Do you remember being a child and jumping into the deep end of the pool for the first time? You were probably not sure what would happen, whether you would sink or swim. Could you be brave enough to take the leap, even though you weren’t sure it was the right thing for you to do? For many, first jumps are to be celebrated…a perfect cannonball, a quick resurface and a dog paddle to the edge to try it again. However, there are those that jump in and sink a little too low, take in water, feel pressure and the fear of not being able to breathe. The latter is what it feels like when you are in a life situation where you are confused, feel internally trapped and needing escape.
I have built a strong practice on helping couples cope and process through when one or both partners begins to identify as gay, lesbian, bisexual or transgendered (GLBT). The impact of such a realization cannot be underestimated. Both partners will go through a myriad of emotions, not limited to grief, sorrow, anger, rage, embarrassment, fear, depression, hope, liberation, and a re-identification of oneself.
For the person coming out, she or he may or may not have had an understanding of their sexual identity all long. Some people only begin to realize a changing sexual identity later in life. Many of these clients are concerned that they have lived a lie, or that others will think they have lied to them. There are concerns about how to live a more authentic life and to bring fulfillment to themselves without causing additional negative feelings to the people they love. We spend countless hours talking about how to balance their own emerging needs with the consistent and new needs of their families – and how their family structure can and will change. If children of any age are involved, discussions about how to maintain the parenting role while being honest with children who will undoubtedly have very personal questions will happen.
For the spouse of the person coming, it is important to talk through the meaning of this new information. It is often so hard to realize that many seemingly good marriages may end as a result of a partner coming out and there is nothing another can do to “convince” a partner that it doesn’t matter. Left spouses often feel deserted, betrayed, a sense of failure and true loss. Helping a left spouse work through the complications of a crisis of identity and reemerge strong, vibrant and able to have a meaningful relationship will take time, but is certainly possible.

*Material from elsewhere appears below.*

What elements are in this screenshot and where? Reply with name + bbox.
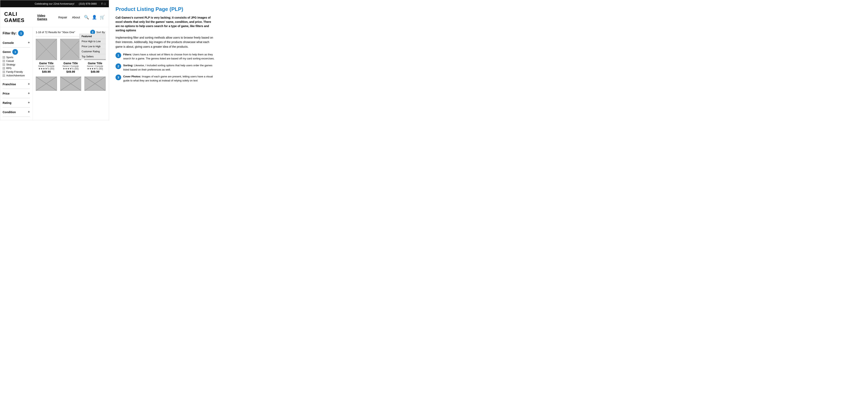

We live a new and different world than we did just five years ago. What it means to be LGBTQIAP+ in today’s world has different implications. One’s sexual identity is not a reflection on anyone but the individual. Being in a relationship with someone who comes out does not reflect on your orientation or ability to be an effective and meaningful relationship partner. Obviously, each relationship and situation must be understood with its own unique facts and personalities; however, each relationship has the ability to transform and bring meaning to all.